Ever had one of those dressing room moments where you are convinced that a dress/shirt/pair of jeans WILL fit, only to find out in a very dramatic fashion otherwise?
Yeah, me neither.
OK, that was a bald-faced lie. I seem to court this sort of humiliation, possibly out of the self-delusion that I can wear sizes that are clearly too small for me.
Some of that stems from the fact that there is no set in stone universal size chart. The rest is just sheer wishful thinking on my part that my workout regimen erased that brownie binge and then some.
So a lot of my wardrobe shopping is trial and error that takes place in a little room I like to call Jennifer’s Box of Shame.
Most dressing rooms aren’t exactly the ideal place for the character-building experience of trying on clothes, unless you are at a very high-end store (which I’m not). The cells (they hardly qualify as rooms, as I can stretch my arms out in any direction and touch either wall. Do people really attempt sex in these things?) are structured similarly: A bench, the most unflattering funhouse mirror in the world, and a few hooks for to organize clothes by Yes, No and Thinking on It.
The lighting is always atrocious. My skin looks a sickly, jaundiced color, and the constant bags under my eyes seem to have triped in size. So the self-loathing begins before the clothes even go on.
You always start with the item you want the most. Hoping against hope, you take it off the hanger and begin to wriggle it on, the first arm, the head, the second — ouch, did I dislocate something? OK, first hurdle cleared. You then delicately pull it over the chest and midsection, taking care to suck in to how you imagine your stomach will appear just any day now with all of those extra crunches and fewer cookies.
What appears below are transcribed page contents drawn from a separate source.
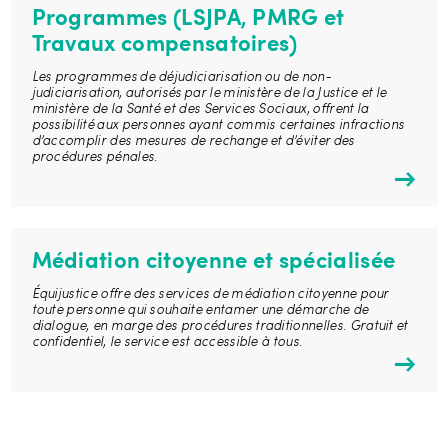
Programmes (LSJPA, PMRG et
Travaux compensatoires)
Les programmes de déjudiciarisation ou de non-
judiciarisation, autorisés par le ministère de la Justice et le
ministère de la Santé et des Services Sociaux, offrent la
possibilité aux personnes ayant commis certaines infractions
d’accomplir des mesures de rechange et d’éviter des
procédures pénales.
Médiation citoyenne et spécialisée
Équijustice offre des services de médiation citoyenne pour
toute personne qui souhaite entamer une démarche de
dialogue, en marge des procédures traditionnelles. Gratuit et
confidentiel, le service est accessible à tous.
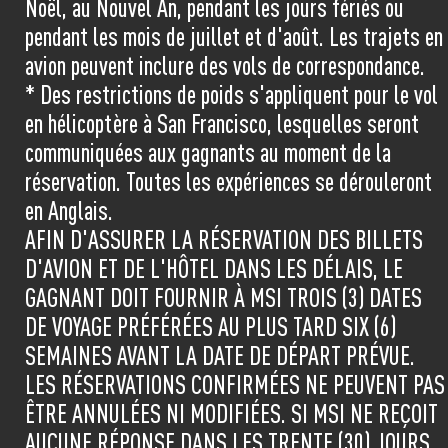
Noël, au Nouvel An, pendant les jours fériés ou
pendant les mois de juillet et d'août. Les trajets en
avion peuvent inclure des vols de correspondance.
* Des restrictions de poids s'appliquent pour le vol
en hélicoptère à San Francisco, lesquelles seront
communiquées aux gagnants au moment de la
réservation. Toutes les expériences se dérouleront
en Anglais.
AFIN D'ASSURER LA RÉSERVATION DES BILLETS
D'AVION ET DE L'HÔTEL DANS LES DÉLAIS, LE
GAGNANT DOIT FOURNIR À MSI TROIS (3) DATES
DE VOYAGE PRÉFÉRÉES AU PLUS TARD SIX (6)
SEMAINES AVANT LA DATE DE DÉPART PRÉVUE.
LES RÉSERVATIONS CONFIRMÉES NE PEUVENT PAS
ÊTRE ANNULÉES NI MODIFIÉES. SI MSI NE REÇOIT
AUCUNE RÉPONSE DANS LES TRENTE (30) JOURS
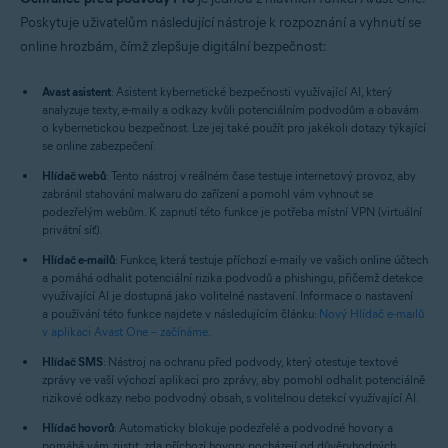
Poskytuje uživatelům následující nástroje k rozpoznání a vyhnutí se
online hrozbám, čímž zlepšuje digitální bezpečnost:
Avast asistent
: Asistent kybernetické bezpečnosti využívající AI, který
analyzuje texty, e-maily a odkazy kvůli potenciálním podvodům a obavám
o kybernetickou bezpečnost. Lze jej také použít pro jakékoli dotazy týkající
se online zabezpečení.
Hlídač webů
: Tento nástroj v reálném čase testuje internetový provoz, aby
zabránil stahování malwaru do zařízení a pomohl vám vyhnout se
podezřelým webům. K zapnutí této funkce je potřeba místní VPN (virtuální
privátní síť).
Hlídač e-mailů
: Funkce, která testuje příchozí e-maily ve vašich online účtech
a pomáhá odhalit potenciální rizika podvodů a phishingu, přičemž detekce
využívající AI je dostupná jako volitelné nastavení. Informace o nastavení
a používání této funkce najdete v následujícím článku:
Nový Hlídač e-mailů
v aplikaci Avast One – začínáme
.
Hlídač SMS
: Nástroj na ochranu před podvody, který otestuje textové
zprávy ve vaší výchozí aplikaci pro zprávy, aby pomohl odhalit potenciálně
rizikové odkazy nebo podvodný obsah, s volitelnou detekcí využívající AI.
Hlídač hovorů
: Automaticky blokuje podezřelé a podvodné hovory a
pomáhá vám zjistit, zda příchozí hovory pocházejí od důvěryhodných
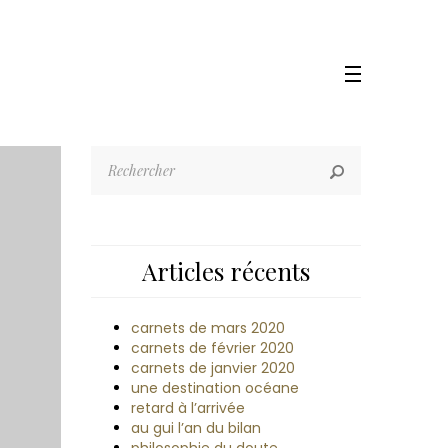
Articles récents
carnets de mars 2020
carnets de février 2020
carnets de janvier 2020
une destination océane
retard à l’arrivée
au gui l’an du bilan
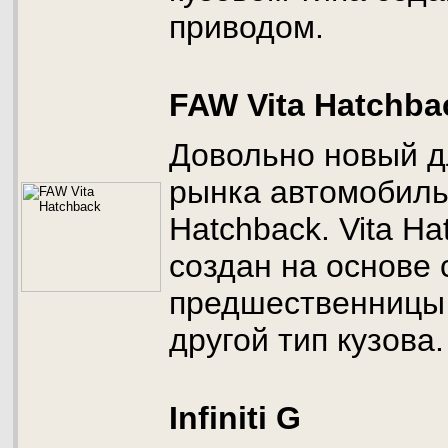
приводом.
FAW Vita Hatchba
Довольно новый д
рынка автомобиль
Hatchback. Vita H
создан на основе 
предшественницы 
другой тип кузова.
Infiniti G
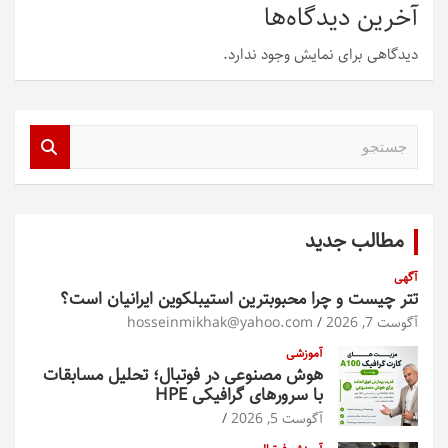
آخرین دیدگاه‌ها
دیدگاهی برای نمایش وجود ندارد.
ج
س
ت
ج
و
مطالب جدید
آگهی
تتر چیست و چرا محبوبترین استیبلکوین ایرانیان است؟
آگوست 7, 2026
hosseinmikhak@yahoo.com
آموزشی
هوش مصنوعی در فوتبال؛ تحلیل مسابقات
با سرورهای گرافیکی HPE
آگوست 5, 2026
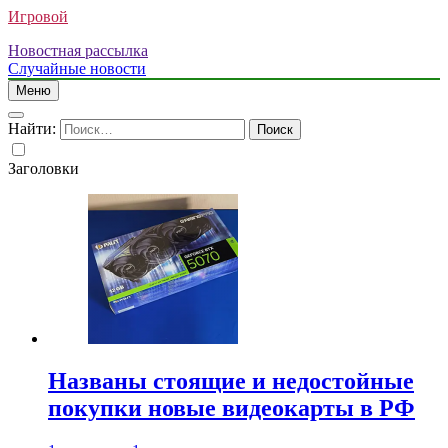
Игровой
Новостная рассылка
Случайные новости
Меню
Найти:
Заголовки
Названы стоящие и недостойные
покупки новые видеокарты в РФ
But now you’re a foot from the funhouse mirror (remember, small cell) and can’t really get a good look at the big picture. So you have to suck it up (while still sucking it in) and brave the main dressing room thoroughfare to take center stage at the three-mirrored freak show.
Preferably, you are alone at this point. But inevitably (like everyone showing up at the bank or the post office at the exact same time) there are others around you. Some with very curious kids. This is getting slightly uncomfortable. Beads of sweat line your brow. The tag is itchy.
You do the cursory look in the big mirror, but quickly. So you examine yourself from all angles, trying to step outside of yourself to imagine how others are seeing you. You then fixate on every detail, noticing how your haircut isn’t quite growing out like you had hoped, seeing the hints of a hunchback in the making.
Back to the cell it is. You remember why you usually order online and only items that contain Lycra.
You finagle the lock closed once more and attempt to pull the dress off in one quick motion. It’s not budging. There’s more sweat, and you feel a little clammy. This must be what claustrophobia is like, you think.
Then starts the backwards wriggle dance in which you inch up the dress one side at a time, getting to the breastbone area before realizing that the tactic won’t work once you reach your shoulders and lose the range of motion in one or both arms.
It’s only then you become acutely aware of your folly and predictament: You’re stuck. And now sweating profusely, which turns out to not be very helpful.
It’s usually around this time that a dressing room attendant will notice that several minutes have come and gone. “Everything OK in there?” she’ll ask from her station. “Yes. I’m fine,” will be your slightly muffled answer.
Panic sets in. You sit on the bench (So this is why it’s there, you surmise), hatching a plan. You consider calling a friend. Does that ring of desperation? Yes, but that doesn’t make it any less true.
After some deep breathing and a motivational moment of envisioning sweet freedom in the form of nakedness, you try again.
You give it a gentle tug. You hear the fibers at the stitching strain. Keep going, you tell yourself. Just one more pull and you’re ou — YEOUCH! Elbow slams into mirror in frantic quest for liberation. Oww, oww, oww. Pride and body both wounded.
But one arm is out. The other is a cinch. Breathe. Breathe. Then you throw the offensive garment on the floor, glaring at it like it’s an asp that just bit you. So mortified are you that the next few moments seem to be an out-of-body experience in which you leave all of the clothes in the cell, save for what you came in wearing.
You give the attendant back your number and stumble away, vowing Never Again in the Box of Shame.
Until the next time.
1 thought on “Shopping and the Box of Shame”
I usually use the opposite technique and pick a ridiculously large-for-me size first. Then I laugh at how much smaller I am than THAT size and get one smaller and smaller until one fits. Saves me some face. I agree that those mirrors are straight out of the circus and the lighting OMG! The real fun is being pregnant and getting into one of those fitting rooms. I have given up and shop online.